__YOUR GOAL__. Copy out exactly the lines from the first line of the material below through the line containing "Mahkemece, dava konusu aracın internet", and nothing beyond them.

__EXERCISE MATERIAL__.

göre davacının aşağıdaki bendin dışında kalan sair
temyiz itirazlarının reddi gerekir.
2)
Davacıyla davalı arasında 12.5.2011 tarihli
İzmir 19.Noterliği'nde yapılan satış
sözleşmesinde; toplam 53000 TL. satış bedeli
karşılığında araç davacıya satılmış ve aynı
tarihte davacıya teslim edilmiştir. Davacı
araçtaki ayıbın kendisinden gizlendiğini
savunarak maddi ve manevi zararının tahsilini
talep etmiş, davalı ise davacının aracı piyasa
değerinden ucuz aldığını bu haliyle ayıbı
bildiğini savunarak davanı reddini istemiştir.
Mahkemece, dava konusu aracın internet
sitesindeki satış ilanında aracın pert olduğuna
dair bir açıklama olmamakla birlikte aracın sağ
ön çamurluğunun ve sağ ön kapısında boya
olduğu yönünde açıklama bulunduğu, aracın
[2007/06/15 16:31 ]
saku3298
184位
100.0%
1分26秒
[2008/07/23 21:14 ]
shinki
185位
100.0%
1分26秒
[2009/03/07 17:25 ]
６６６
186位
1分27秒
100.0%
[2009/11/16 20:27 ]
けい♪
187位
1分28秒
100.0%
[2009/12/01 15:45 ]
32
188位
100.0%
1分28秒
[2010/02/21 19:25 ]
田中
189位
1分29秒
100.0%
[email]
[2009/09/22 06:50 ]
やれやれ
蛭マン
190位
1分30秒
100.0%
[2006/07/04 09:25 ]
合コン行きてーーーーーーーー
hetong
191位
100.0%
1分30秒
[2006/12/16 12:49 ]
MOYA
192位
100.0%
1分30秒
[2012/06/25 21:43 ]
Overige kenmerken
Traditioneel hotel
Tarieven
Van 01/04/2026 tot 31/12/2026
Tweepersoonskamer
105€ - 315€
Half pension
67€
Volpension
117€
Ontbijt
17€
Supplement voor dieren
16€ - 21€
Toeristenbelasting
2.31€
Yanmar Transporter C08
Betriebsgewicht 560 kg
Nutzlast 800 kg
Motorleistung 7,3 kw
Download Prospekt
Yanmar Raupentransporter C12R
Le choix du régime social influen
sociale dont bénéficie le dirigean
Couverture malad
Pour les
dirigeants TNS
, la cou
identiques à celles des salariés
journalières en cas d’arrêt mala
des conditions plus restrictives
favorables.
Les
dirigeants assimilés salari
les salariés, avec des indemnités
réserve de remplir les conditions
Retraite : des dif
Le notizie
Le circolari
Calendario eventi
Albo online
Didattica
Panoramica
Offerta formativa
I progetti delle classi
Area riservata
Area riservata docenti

__YOUR RESPONSE__.
göre davacının aşağıdaki bendin dışında kalan sair
temyiz itirazlarının reddi gerekir.
2)
Davacıyla davalı arasında 12.5.2011 tarihli
İzmir 19.Noterliği'nde yapılan satış
sözleşmesinde; toplam 53000 TL. satış bedeli
karşılığında araç davacıya satılmış ve aynı
tarihte davacıya teslim edilmiştir. Davacı
araçtaki ayıbın kendisinden gizlendiğini
savunarak maddi ve manevi zararının tahsilini
talep etmiş, davalı ise davacının aracı piyasa
değerinden ucuz aldığını bu haliyle ayıbı
bildiğini savunarak davanı reddini istemiştir.
Mahkemece, dava konusu aracın internet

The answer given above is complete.